Yıllardır süren çalışmaların sonunda “ Avukat ... Yargının Kurucu Unsurlarından olan ... bağımsız savunmayı ... serbestçe temsil eder ... “ hükmünün hukuksal mantığı, hikmeti nedir ?
Savunma hakkının düzenlendiği yasa, Anayasadır; Avukatlık Kanunu değildir. Avukatlık Kanunu; iddia ve savunma anayasal hakkının yasal kullanıcısı olan avukatın ve avukatlık mesleğinin yasasıdır. Savunma, anayasal bir haktır. “Herkes, meşru vasıta ve yollardan faydalanmak suretiyle yargı mercileri önünde davacı veya davalı olarak iddia ve savunma hakkına sahiptir” (Anayasa m.36).
Demokratik hukuk devletinde bu hakkın eylemsel olarak kullanılabilir olması, zorunlu ve yeter koşuldur. Avukat; bu anayasal “ iddia ve savunma hakkının kullanılma koşulu ” kabul edilemez.
Savunmanın; unsur, hele kurucu unsur olarak vurgulanmasının ayrıca hukuksal hiçbir önemi yoktur. Avukat; kullanılma yetkisi verildiğinde, mesleğin “görev” yönüyle, iddia ve savunmaya ilişkin “hakkın” savunucusudur. Hakkı savunan avukat; görevini yerine getirirken bağımsızdır. Yargılamada bağımsızdır. İş sahibi-vekil eden ilişkisinde bağımsızdır (bağımsız olmalı, bağımsızlığı yasasıyla sağlanmalıdır). Bağımsız savunma ile kastedilmek istenilen; “yürütme erkiyle ilgili” sorunlar ise, bu sorunların ele alınıp düzenleneceği yasa, Anayasa olmak gerekir.
“ ... bağımsız savunmayı ... serbestçe temsil “ etmek !... Bağımsız (serbest – Özgür). Serbest (Bağımsız – Özgür). Özgür savunmayı ... Özgürce ... Temsil !.. Laf kalabalığı.
Temsil; aslıyla sınırlıdır. Avukat olmasa da yargılama yapılabilir.
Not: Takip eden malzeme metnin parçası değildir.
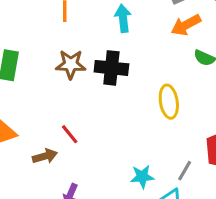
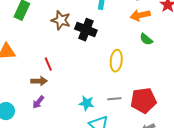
brown arrow: (45, 156) -> (39, 81), moved
gray line: (185, 171) -> (114, 99), moved, turned 40

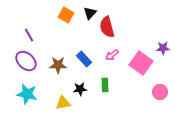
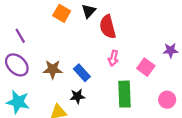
pink arrow: (112, 55) -> (113, 58), turned -40
blue rectangle: (84, 59) -> (82, 73), moved
pink square: (141, 63) -> (146, 67), size x0.7
green rectangle: (105, 85) -> (125, 94), moved, size x1.6

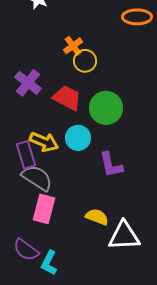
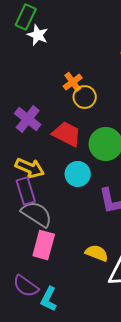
yellow arrow: (44, 142) -> (30, 168), moved

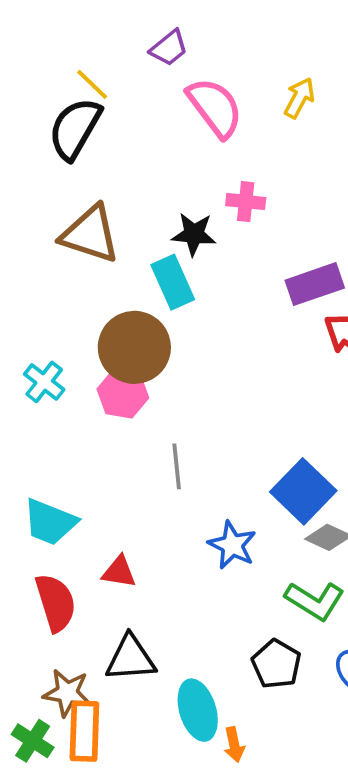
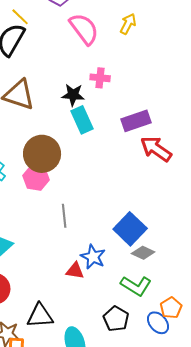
cyan rectangle: (173, 282) -> (82, 120), moved
red triangle: (119, 572) -> (75, 271), moved

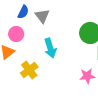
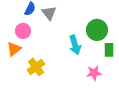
cyan arrow: (50, 48) -> (75, 45), moved

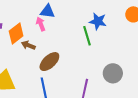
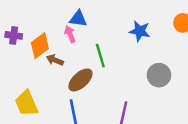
green line: (87, 36) -> (100, 56), moved
gray circle: (113, 73) -> (159, 75), moved

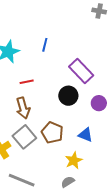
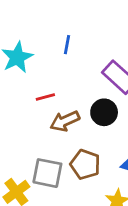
brown arrow: (23, 108) -> (65, 121), moved, turned 85
gray square: (24, 137) -> (47, 173), turned -35

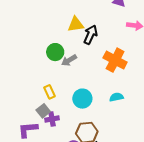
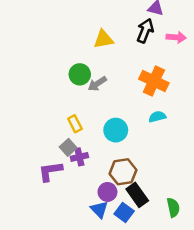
black arrow: (91, 35) -> (145, 31), moved
cyan semicircle: (116, 97) -> (157, 117), moved

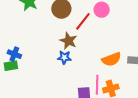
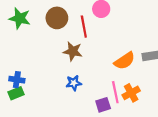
red line: (83, 21) -> (84, 27), turned -36
blue star: (64, 57) -> (74, 83), moved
Ancak davacı, davalı, mahkeme, yargıç, savcı... olmasa da avukat vardır. Davacı, davalı, mahkeme, yargıç, savcı... yani “hak” için avukat vardır. O halde avukatın varlığını ve işlevini “... temsil etmekle “ sınırlamış olmak; “savunma sanat ve görevini” daraltmıştır.